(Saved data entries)

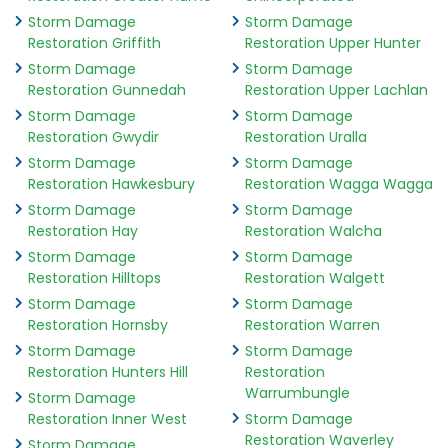
Storm Damage
Storm Damage
Restoration Griffith
Restoration Upper Hunter
Storm Damage
Storm Damage
Restoration Gunnedah
Restoration Upper Lachlan
Storm Damage
Storm Damage
Restoration Gwydir
Restoration Uralla
Storm Damage
Storm Damage
Restoration Hawkesbury
Restoration Wagga Wagga
Storm Damage
Storm Damage
Restoration Hay
Restoration Walcha
Storm Damage
Storm Damage
Restoration Hilltops
Restoration Walgett
Storm Damage
Storm Damage
Restoration Hornsby
Restoration Warren
Storm Damage
Storm Damage
Restoration Hunters Hill
Restoration
Warrumbungle
Storm Damage
Restoration Inner West
Storm Damage
Restoration Waverley
Storm Damage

→ **EXERCISE INSTRUCTIONS**:
Where does the word "Upper" appear in the records? Copy every line that holds it.

→ **TASK RESULT**:
Restoration Upper Hunter
Restoration Upper Lachlan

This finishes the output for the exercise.